These technologies effectively convert and store the chemical energy of fuels, along with the intermittent electrical energy generated from renewable sources -- such as solar power and wind power -- through specific electrochemical reactions. In order to efficiently carry out the reactions that lead to energy generation and storage using these technologies, better and cheaper catalysts must be developed.

Eranda Nikolla, Ph.D., professor of chemical engineering in Wayne State University's College of Engineering, recently received a $533,837 research award from the Department of Energy's Office of Science for her proposal, "Tuning Catalytically Active Single Sites in Non-stoichiometric, Mixed Metal Oxides for Oxygen Electrocatalysis," which aims to address this need.

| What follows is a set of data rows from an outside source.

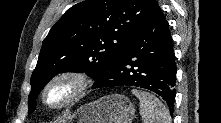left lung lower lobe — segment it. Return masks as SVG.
Segmentation results:
<instances>
[{"instance_id":"1","label":"left lung lower lobe","mask_w":221,"mask_h":123,"mask_svg":"<svg viewBox=\"0 0 221 123\" xmlns=\"http://www.w3.org/2000/svg\"><path fill=\"white\" fill-rule=\"evenodd\" d=\"M176 71L168 22L158 6L117 61L95 79L93 88L142 87L160 95L173 113Z\"/></svg>"}]
</instances>
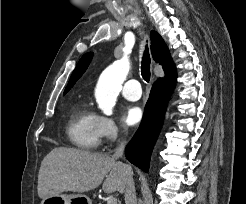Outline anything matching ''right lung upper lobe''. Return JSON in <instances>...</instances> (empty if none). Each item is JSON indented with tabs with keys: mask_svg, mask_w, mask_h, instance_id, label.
<instances>
[{
	"mask_svg": "<svg viewBox=\"0 0 246 204\" xmlns=\"http://www.w3.org/2000/svg\"><path fill=\"white\" fill-rule=\"evenodd\" d=\"M151 52L154 60L163 65V69L166 72L175 68L170 58L169 50L162 37L155 31L151 32ZM92 58V53H86L79 60L75 70L73 71L69 83L64 91L67 93L75 82L85 72Z\"/></svg>",
	"mask_w": 246,
	"mask_h": 204,
	"instance_id": "1",
	"label": "right lung upper lobe"
}]
</instances>
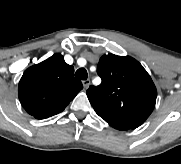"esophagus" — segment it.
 <instances>
[{
    "mask_svg": "<svg viewBox=\"0 0 181 164\" xmlns=\"http://www.w3.org/2000/svg\"><path fill=\"white\" fill-rule=\"evenodd\" d=\"M90 83H91V82H90L89 79L84 80V81H83V86H84V88L87 89V88L89 87Z\"/></svg>",
    "mask_w": 181,
    "mask_h": 164,
    "instance_id": "obj_1",
    "label": "esophagus"
}]
</instances>
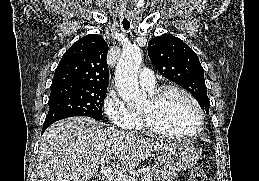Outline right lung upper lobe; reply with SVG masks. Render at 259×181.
<instances>
[{"label":"right lung upper lobe","instance_id":"obj_1","mask_svg":"<svg viewBox=\"0 0 259 181\" xmlns=\"http://www.w3.org/2000/svg\"><path fill=\"white\" fill-rule=\"evenodd\" d=\"M107 53L108 44L101 36L90 34L79 39L62 56L51 87L107 88L109 83Z\"/></svg>","mask_w":259,"mask_h":181}]
</instances>
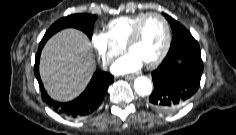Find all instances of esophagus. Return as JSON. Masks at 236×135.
Listing matches in <instances>:
<instances>
[{
	"instance_id": "1",
	"label": "esophagus",
	"mask_w": 236,
	"mask_h": 135,
	"mask_svg": "<svg viewBox=\"0 0 236 135\" xmlns=\"http://www.w3.org/2000/svg\"><path fill=\"white\" fill-rule=\"evenodd\" d=\"M134 78H135L134 75H127V76H125L126 80H133Z\"/></svg>"
}]
</instances>
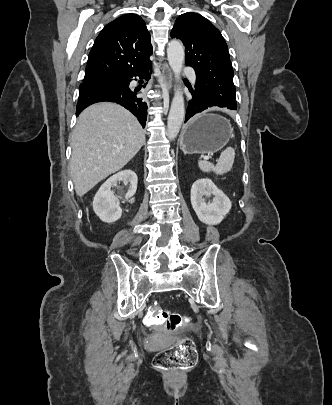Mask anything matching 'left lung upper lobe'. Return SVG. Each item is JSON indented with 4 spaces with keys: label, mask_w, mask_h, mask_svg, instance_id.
Returning <instances> with one entry per match:
<instances>
[{
    "label": "left lung upper lobe",
    "mask_w": 332,
    "mask_h": 405,
    "mask_svg": "<svg viewBox=\"0 0 332 405\" xmlns=\"http://www.w3.org/2000/svg\"><path fill=\"white\" fill-rule=\"evenodd\" d=\"M171 37L185 46L186 65L196 73L194 91L203 94L209 105L236 110L233 68L219 30L201 15L187 12L176 19Z\"/></svg>",
    "instance_id": "obj_1"
}]
</instances>
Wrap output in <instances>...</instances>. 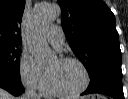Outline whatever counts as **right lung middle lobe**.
<instances>
[{"label":"right lung middle lobe","mask_w":128,"mask_h":99,"mask_svg":"<svg viewBox=\"0 0 128 99\" xmlns=\"http://www.w3.org/2000/svg\"><path fill=\"white\" fill-rule=\"evenodd\" d=\"M20 54L19 46L0 45V76L21 82Z\"/></svg>","instance_id":"dd1d6c3e"}]
</instances>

Nikolla's work will focus on the development of efficient electrochemical systems for energy generation and storage. She aims to combine computational tools with nanoscience and catalysis to design catalytically active cationic sites in non-stoichiometric, mixed metal oxides for oxygen reduction and evolution -- key reactions in renewable electrochemical energy conversion systems, such as generation of H2 from water. The proposed work will have a significant impact on the development of efficient energy conversion systems.

"It is a great honor that our research has been funded by the U.S. Department of Energy's Basic Energy Sciences," said Nikolla. "This work will have a significant impact in the field by providing fundamental insights that can guide tuning of cationic sites in mixed metal oxide electrocatalysts for energy generation and storage."

The grant number for this Department of Energy award is DE-SC0020953.